Natur ganz nah

Steutzer Kinder gehen auf Tuchfühlung mit den Tieren des Waldes

Die Steutzer Kita-Kinder dürfen über das Wildschweinfell streichen. Foto: Petra Wiese
Stefanie Neumann bringt den Sandmännchenkindern die Tiere des Waldes näher.
Foto: Petra Wiese

Steutz (pwi). Behutsam streichen die Kinderhände über das Fell eines Wildschweines. Vorsichtig berühren zarte Finger das Gebiss eines Fuchses. Neugierig sehen sich die Steppkes die ausgestopften Tiere an, die Stefanie Neumann und Jakob Lehmann mitgebracht haben. Die beiden sind mit dem Umweltmobil des Landesjagdverbandes Sachsen-Anhalt aus Langenweddingen nach Steutz in die Kita Sandmännchen gekommen. 

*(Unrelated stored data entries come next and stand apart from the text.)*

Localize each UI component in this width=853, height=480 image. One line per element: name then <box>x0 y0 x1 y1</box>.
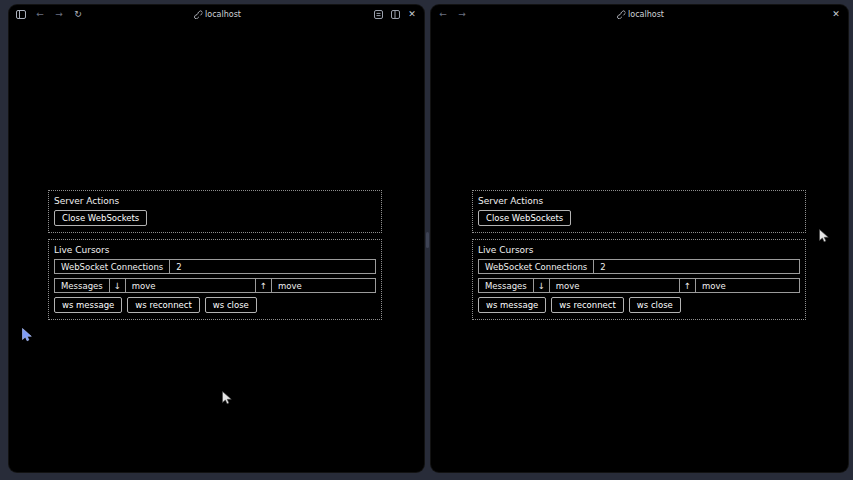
close-websockets-button[interactable]: Close WebSockets <box>54 210 147 226</box>
connections-value: 2 <box>594 260 799 273</box>
ws-buttons-row: ws message ws reconnect ws close <box>478 293 800 313</box>
live-cursors-panel: Live Cursors WebSocket Connections 2 Mes… <box>48 239 382 320</box>
titlebar: ← → ↻ localhost ✕ <box>9 5 424 23</box>
server-actions-title: Server Actions <box>478 196 800 206</box>
back-icon[interactable]: ← <box>438 9 448 19</box>
ws-close-button[interactable]: ws close <box>629 297 681 313</box>
ws-reconnect-button[interactable]: ws reconnect <box>127 297 200 313</box>
reload-icon[interactable]: ↻ <box>73 9 83 19</box>
server-actions-panel: Server Actions Close WebSockets <box>472 190 806 233</box>
close-websockets-button[interactable]: Close WebSockets <box>478 210 571 226</box>
ws-reconnect-button[interactable]: ws reconnect <box>551 297 624 313</box>
connections-row: WebSocket Connections 2 <box>54 259 376 274</box>
ws-buttons-row: ws message ws reconnect ws close <box>54 293 376 313</box>
titlebar: ← → localhost ✕ <box>431 5 848 23</box>
connections-label: WebSocket Connections <box>55 260 170 273</box>
message-sent-icon: ↑ <box>680 279 696 292</box>
window-divider-handle[interactable] <box>426 232 429 248</box>
link-icon <box>615 9 625 19</box>
sent-event-value: move <box>272 279 375 292</box>
connections-value: 2 <box>170 260 375 273</box>
back-icon[interactable]: ← <box>35 9 45 19</box>
close-icon[interactable]: ✕ <box>831 9 841 19</box>
address-bar[interactable]: localhost <box>192 5 241 23</box>
browser-window-left: ← → ↻ localhost ✕ Server Actions Close W… <box>8 4 425 473</box>
address-bar[interactable]: localhost <box>615 5 664 23</box>
received-event-value: move <box>126 279 256 292</box>
live-cursors-title: Live Cursors <box>478 245 800 255</box>
server-actions-panel: Server Actions Close WebSockets <box>48 190 382 233</box>
messages-row: Messages ↓ move ↑ move <box>478 278 800 293</box>
split-view-icon[interactable] <box>390 9 400 19</box>
ws-close-button[interactable]: ws close <box>205 297 257 313</box>
ws-message-button[interactable]: ws message <box>54 297 122 313</box>
messages-row: Messages ↓ move ↑ move <box>54 278 376 293</box>
forward-icon[interactable]: → <box>457 9 467 19</box>
browser-window-right: ← → localhost ✕ Server Actions Close Web… <box>430 4 849 473</box>
reader-mode-icon[interactable] <box>373 9 383 19</box>
live-cursors-title: Live Cursors <box>54 245 376 255</box>
page-content: Server Actions Close WebSockets Live Cur… <box>48 190 382 320</box>
messages-label: Messages <box>55 279 110 292</box>
url-text: localhost <box>205 10 241 19</box>
messages-label: Messages <box>479 279 534 292</box>
connections-row: WebSocket Connections 2 <box>478 259 800 274</box>
sidebar-toggle-icon[interactable] <box>16 9 26 19</box>
live-cursors-panel: Live Cursors WebSocket Connections 2 Mes… <box>472 239 806 320</box>
sent-event-value: move <box>696 279 799 292</box>
message-received-icon: ↓ <box>110 279 126 292</box>
link-icon <box>192 9 202 19</box>
close-icon[interactable]: ✕ <box>407 9 417 19</box>
page-content: Server Actions Close WebSockets Live Cur… <box>472 190 806 320</box>
received-event-value: move <box>550 279 680 292</box>
message-received-icon: ↓ <box>534 279 550 292</box>
forward-icon[interactable]: → <box>54 9 64 19</box>
server-actions-title: Server Actions <box>54 196 376 206</box>
connections-label: WebSocket Connections <box>479 260 594 273</box>
message-sent-icon: ↑ <box>256 279 272 292</box>
ws-message-button[interactable]: ws message <box>478 297 546 313</box>
url-text: localhost <box>628 10 664 19</box>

Viele Präparate zum Anfassen dabei

In dem Wagen gibt es ganz viele Präparate von heimischen Tierarten. Da sind verschiedene Felle zu finden, Tierschädel, Stangen und sogar Losungen vervollständigen das Anschauungsmaterial. Anfassen ist erlaubt, und die Steppkes haben keine Hemmungen zu erfühlen und zu fragen. 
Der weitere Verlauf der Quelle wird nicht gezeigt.